The most popular question is why do we keep going over this drill? There’s only one person who can truly answer this, Joe Jelinek, who is the principal of Lodi High School. Jelinek responded with the pros and cons ALICE training might bring.

“ALICE teaches the staff and students the most appropriate response if an incident were to happen that challenged the safety of the students or staff,” said Jelinek. “Studies show that schools who participate in ALICE training have a higher survival rate.” 

Jelinek also explained some of the cons ALICE training may bring.

“People have experienced an anxiety episode due to this drill. Most people who this has happened to have experienced a life-threatening situation, and this drill may just be their worst fear,” said Jelinek. “With younger kids, this gets in their heads.” 

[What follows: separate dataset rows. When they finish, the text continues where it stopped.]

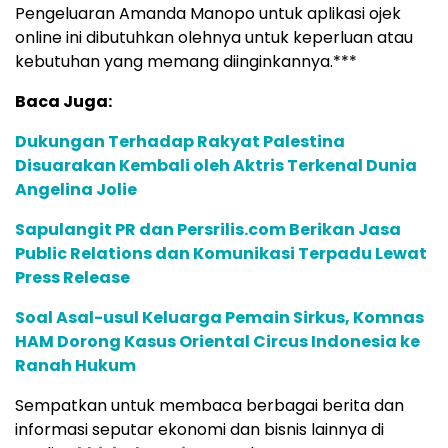
Pengeluaran Amanda Manopo untuk aplikasi ojek
online ini dibutuhkan olehnya untuk keperluan atau
kebutuhan yang memang diinginkannya.***
Baca Juga:
Dukungan Terhadap Rakyat Palestina
Disuarakan Kembali oleh Aktris Terkenal Dunia
Angelina Jolie
Sapulangit PR dan Persrilis.com Berikan Jasa
Public Relations dan Komunikasi Terpadu Lewat
Press Release
Soal Asal-usul Keluarga Pemain Sirkus, Komnas
HAM Dorong Kasus Oriental Circus Indonesia ke
Ranah Hukum
Sempatkan untuk membaca berbagai berita dan
informasi seputar ekonomi dan bisnis lainnya di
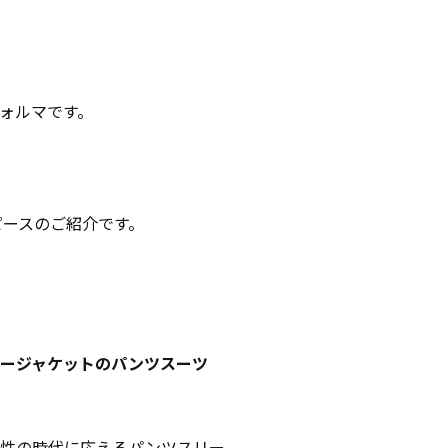
ォルマです。
ーピースのご紹介です。
ージャケットのパンツスーツ
様性の時代に応えるパンツスリー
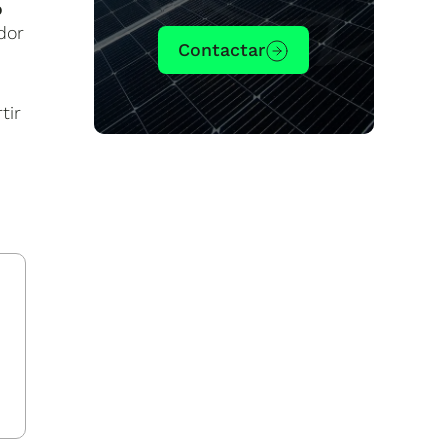
o
dor
Contactar
tir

Dr. Stephen Brock is a member of the National Association of School Psychologists. He said, “Teaching such tactics may cause unnecessary anxiety and stress for students,especially young kids who are more easily traumatized.”  

There are many positives and negatives this drill can bring. There are many tools students or staff can use to overcome anxiety attacks. One tool Dr. Brock suggested to people who have experienced a similar event is the 4 R’s: Realize, Recognize, Respond, and Resist re-traumatization.

 Overall ALICE training is a critical thing for people’s safety even though it can feel extremely repetitive and may cause individuals to experience anxiety attacks.